5.       “Running In”


Always use the run in procedure for re-sharpened blades. Gradually increase the feed until the normal feed is reached. Before you used re-sharpened blades, make 6-8 cuts with normal speed but lower than normal feed. The run in procedure hones the tooth tips, removing the sharp fragile edges created during sharpening, thus lengthening the blade life. 

Sharpening Saw Blades

Saws are rarely sharpened by few woodworkers but the questions still tends to arise on how to do it. Sharpening circular saw blades has become a forgotten craft and fewer people or woodworkers can even do this. Sharpening your own saw is vital and one should not be buying a replacement when your saw becomes dull. It brings out the skill and self-confidence of a woodworker if they can sharpen their own saw. The ability to maintain the sharpness on one’s saw blade allowed saws to retain their usefulness, not matter how long the resided in the woodworker’s toolbox. With today’s mass produced, plastic handled and Teflon coated saws are poor in comparison to the quality saw for they are designed to be simply thrown away as soon as they get blunt.
Other woodworkers likes to touch up chipped teeth with a small, flat diamond hone.
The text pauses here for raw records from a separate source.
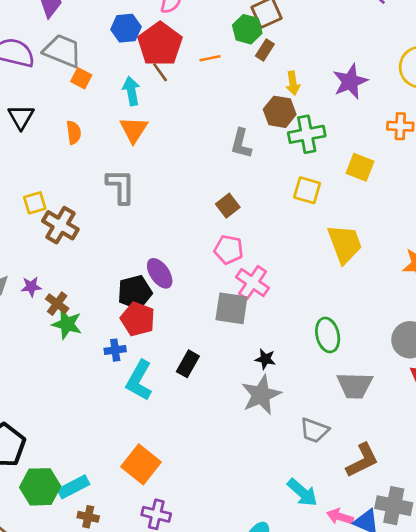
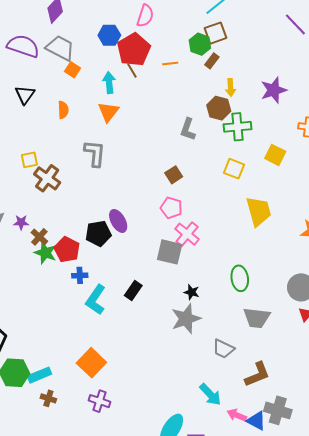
red pentagon: (138, 319) -> (67, 250), moved

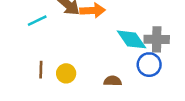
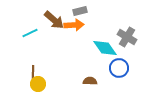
gray cross: (157, 39) -> (127, 37), moved, turned 30
yellow circle: (66, 73) -> (38, 84), moved

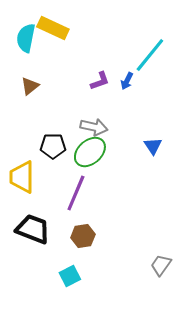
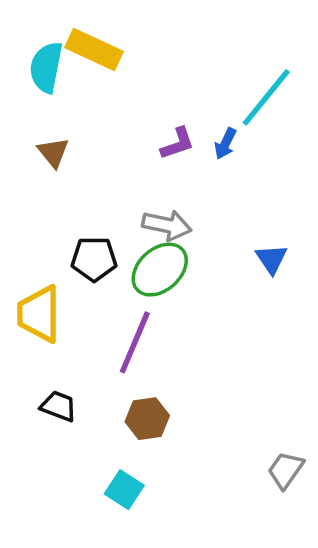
brown triangle: (30, 86) -> (53, 152), turned -30
black trapezoid: (33, 229) -> (59, 406), size x0.6
cyan square: (70, 276) -> (124, 490), turned -30

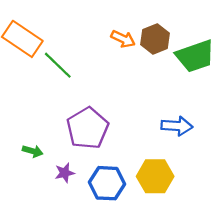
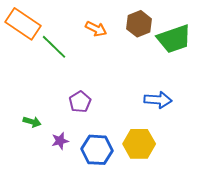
orange arrow: (123, 39) -> (96, 29), moved
purple pentagon: (88, 128) -> (80, 102), size x0.6

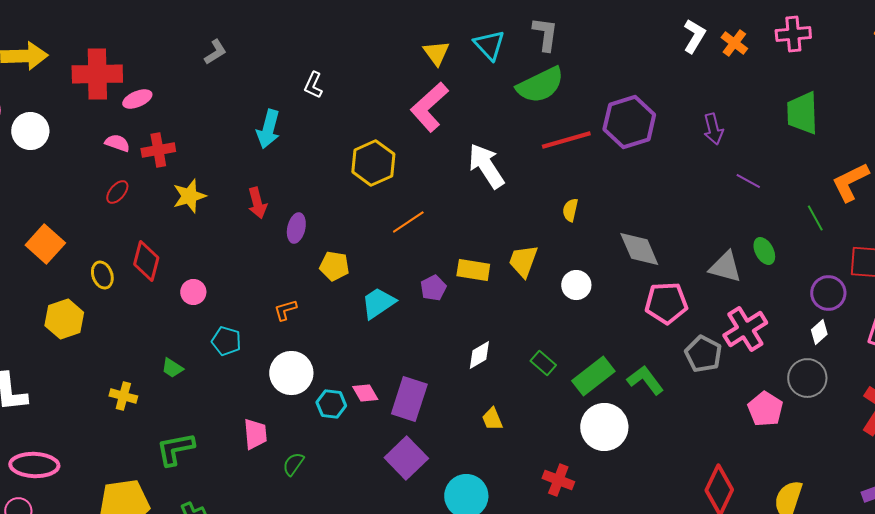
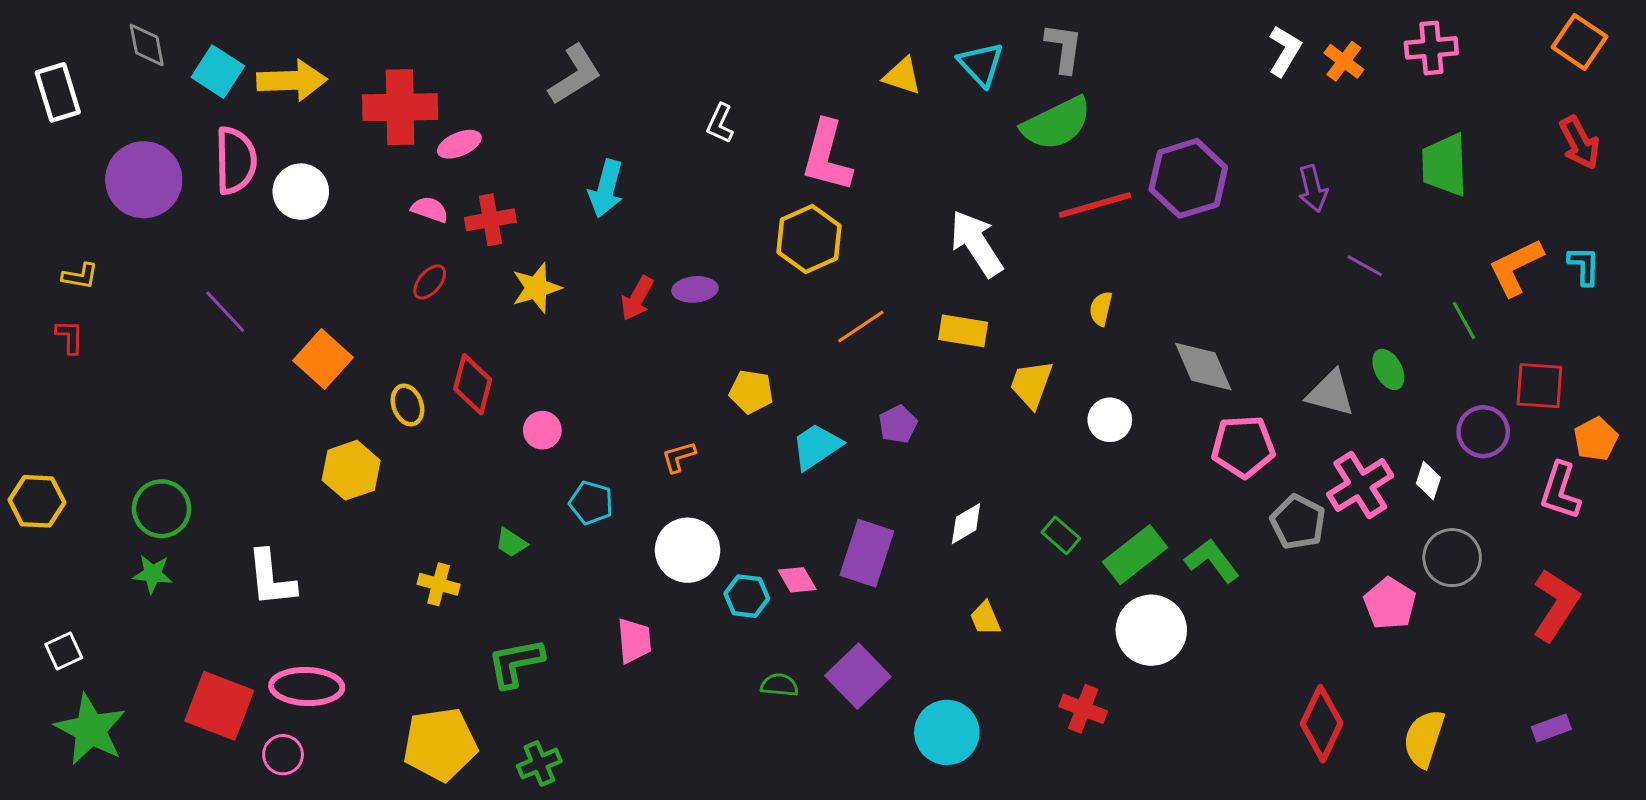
gray L-shape: (215, 52) -> (575, 75), size x1.6
yellow triangle: (436, 53) -> (902, 76), turned -36
pink L-shape: (429, 107) -> (827, 156), moved, turned -33
cyan arrow: (268, 129) -> (606, 189), moved
red arrow: (257, 203) -> (637, 298), turned 44
purple ellipse: (296, 228) -> (695, 289), moved, turned 72
yellow rectangle: (473, 270) -> (963, 331), moved
white diamond: (819, 332) -> (1428, 481), moved, turned -30
purple rectangle: (409, 399) -> (867, 553), moved
green semicircle: (293, 464) -> (779, 685), moved, turned 60

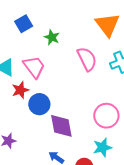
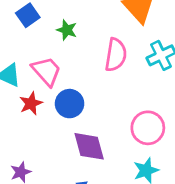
pink semicircle: (87, 59) -> (116, 55), turned 40
blue circle: (39, 104) -> (70, 104), moved

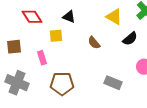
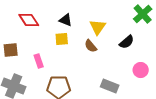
yellow triangle: (114, 17) -> (98, 27), moved, turned 36
yellow square: (56, 36) -> (62, 39), moved

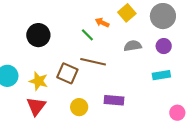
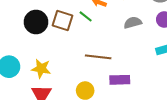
brown line: (93, 62) -> (98, 57), moved
brown square: (67, 73) -> (63, 21), moved

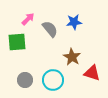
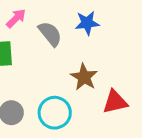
red triangle: (92, 73) -> (115, 102), turned -30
If you’re going to try that, maintain the original angles and surfaces and don’t round over the cutting edge. Once in a while, you’d be finding a missing teeth. If the manufacturer can replace the saw, expect that it is expensive. So unless the blade cost you a lot in the first place, you’re probably better off to toss it and buy a new one.

Jolting the Teeth

The usual method of sharpening the teeth of a non-carbide tipped circular saw blade is done like this. First, install the blade in a commercial saw-setting jig following the manufacturer’s instructions. After installing the jointing head on the jig, butting its file up against the saw teeth. Tighten the thumb until the teeth strain against the file.  Jointing the teeth so they are all the same length, clamp the jig in a bench vise and rotate the circular saw blade against the file clockwise. After each rotation, tighten the thumbscrew slightly and repeat until the tip of each tooth has been filed flat.

Sharpening the Teeth


After jolting the teeth, file them using a commercial saw-sharpening jig. First, mount the jig on the workbench and install the blade loosely on the jig so the blade turns. Rotate the triangular file in the file holder and adjust the guide arm to match the required pitch and angle of the saw teeth. Starting with a tooth that is pointing to the right, file the cutting edge by sliding the file holder along the top of the jig. After that, rotate the circular saw blade counter clockwise, skip one tooth and repeat. Sharpen all the right-pointing teeth the same way. Adjust the triangular file and the guide arm to work on the left-pointing teeth and repeat, sharpening all the teeth you skipped.